=== Given data ===

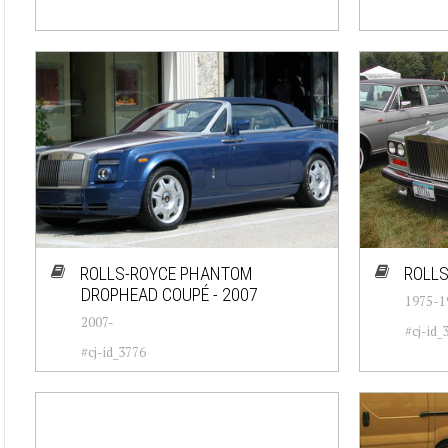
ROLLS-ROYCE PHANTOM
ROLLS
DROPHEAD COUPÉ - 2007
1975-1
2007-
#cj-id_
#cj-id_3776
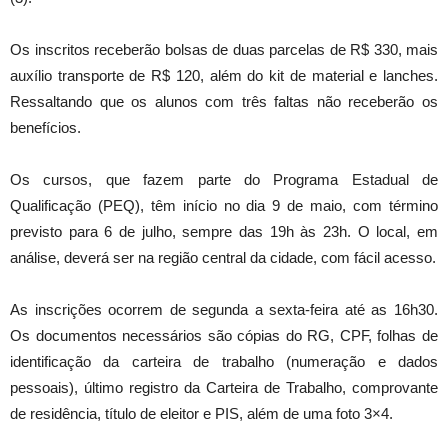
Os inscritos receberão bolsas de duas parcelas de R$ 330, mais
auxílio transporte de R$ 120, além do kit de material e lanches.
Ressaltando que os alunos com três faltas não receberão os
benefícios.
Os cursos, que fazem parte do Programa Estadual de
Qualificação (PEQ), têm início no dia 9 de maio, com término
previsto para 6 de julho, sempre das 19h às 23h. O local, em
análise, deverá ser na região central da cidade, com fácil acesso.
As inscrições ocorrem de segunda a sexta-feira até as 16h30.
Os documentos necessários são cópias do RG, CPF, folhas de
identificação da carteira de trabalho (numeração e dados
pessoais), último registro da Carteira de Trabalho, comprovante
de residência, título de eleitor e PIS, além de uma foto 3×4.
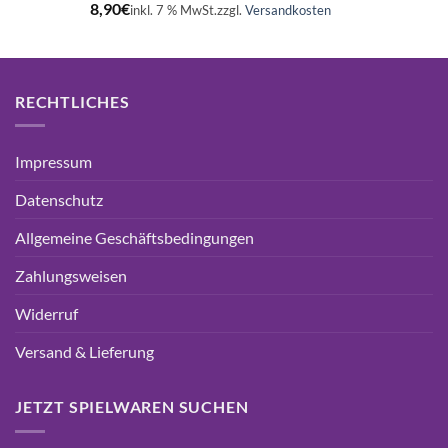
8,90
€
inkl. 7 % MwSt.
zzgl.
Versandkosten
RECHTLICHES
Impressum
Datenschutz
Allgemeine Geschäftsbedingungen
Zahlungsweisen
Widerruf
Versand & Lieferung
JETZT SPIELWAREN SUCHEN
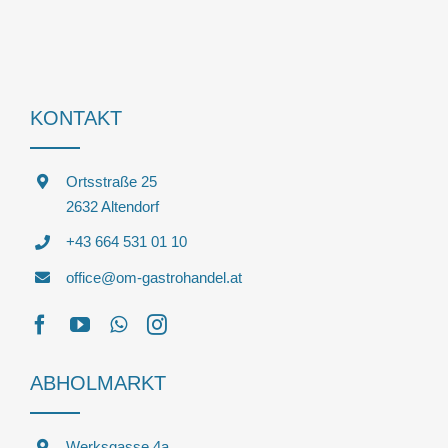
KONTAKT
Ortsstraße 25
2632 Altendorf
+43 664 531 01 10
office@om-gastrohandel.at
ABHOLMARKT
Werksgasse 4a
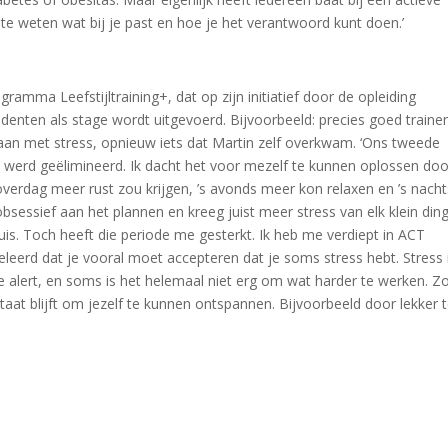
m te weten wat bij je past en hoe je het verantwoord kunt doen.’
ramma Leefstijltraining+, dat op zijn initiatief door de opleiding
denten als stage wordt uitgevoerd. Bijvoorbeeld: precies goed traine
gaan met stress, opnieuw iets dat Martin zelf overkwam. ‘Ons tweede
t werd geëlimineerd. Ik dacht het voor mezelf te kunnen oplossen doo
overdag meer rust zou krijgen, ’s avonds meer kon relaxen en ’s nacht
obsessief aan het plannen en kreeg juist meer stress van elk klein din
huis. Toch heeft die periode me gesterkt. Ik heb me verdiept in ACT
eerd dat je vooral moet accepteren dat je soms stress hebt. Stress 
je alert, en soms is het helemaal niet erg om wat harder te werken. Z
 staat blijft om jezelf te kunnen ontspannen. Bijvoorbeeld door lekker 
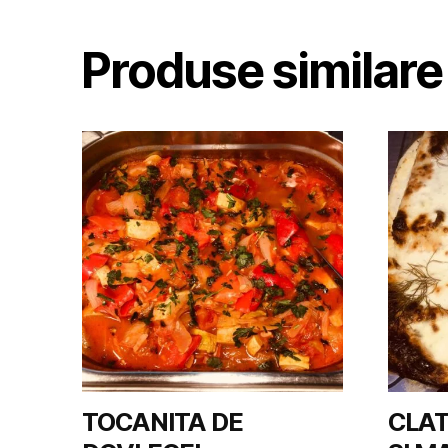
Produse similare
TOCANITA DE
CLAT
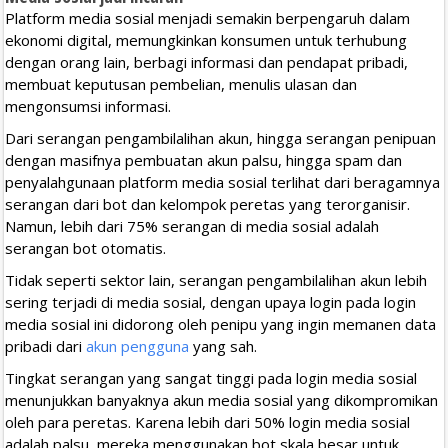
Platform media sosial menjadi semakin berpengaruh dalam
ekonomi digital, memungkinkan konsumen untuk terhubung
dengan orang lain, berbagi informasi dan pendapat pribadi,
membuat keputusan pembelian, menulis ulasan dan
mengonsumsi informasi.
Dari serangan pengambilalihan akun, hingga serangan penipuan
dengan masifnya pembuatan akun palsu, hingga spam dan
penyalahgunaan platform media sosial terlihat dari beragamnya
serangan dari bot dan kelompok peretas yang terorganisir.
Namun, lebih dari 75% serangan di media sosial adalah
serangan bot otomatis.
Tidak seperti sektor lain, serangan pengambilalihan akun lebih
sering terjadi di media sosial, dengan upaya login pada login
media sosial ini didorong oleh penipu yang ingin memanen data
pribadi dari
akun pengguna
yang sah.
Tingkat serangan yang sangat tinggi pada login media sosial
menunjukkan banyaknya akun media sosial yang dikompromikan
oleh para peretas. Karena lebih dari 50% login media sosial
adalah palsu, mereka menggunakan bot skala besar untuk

===

• **Brief**: Pictures are to be omitted; otherwise, every line from the first line of the listing through the line containing "de residência, título" must be reproduced exactly, both ends included.

• **Output of the task**:
ROLLS-ROYCE PHANTOM
ROLLS
DROPHEAD COUPÉ - 2007
1975-1
2007-
#cj-id_
#cj-id_3776
Os inscritos receberão bolsas de duas parcelas de R$ 330, mais
auxílio transporte de R$ 120, além do kit de material e lanches.
Ressaltando que os alunos com três faltas não receberão os
benefícios.
Os cursos, que fazem parte do Programa Estadual de
Qualificação (PEQ), têm início no dia 9 de maio, com término
previsto para 6 de julho, sempre das 19h às 23h. O local, em
análise, deverá ser na região central da cidade, com fácil acesso.
As inscrições ocorrem de segunda a sexta-feira até as 16h30.
Os documentos necessários são cópias do RG, CPF, folhas de
identificação da carteira de trabalho (numeração e dados
pessoais), último registro da Carteira de Trabalho, comprovante
de residência, título de eleitor e PIS, além de uma foto 3×4.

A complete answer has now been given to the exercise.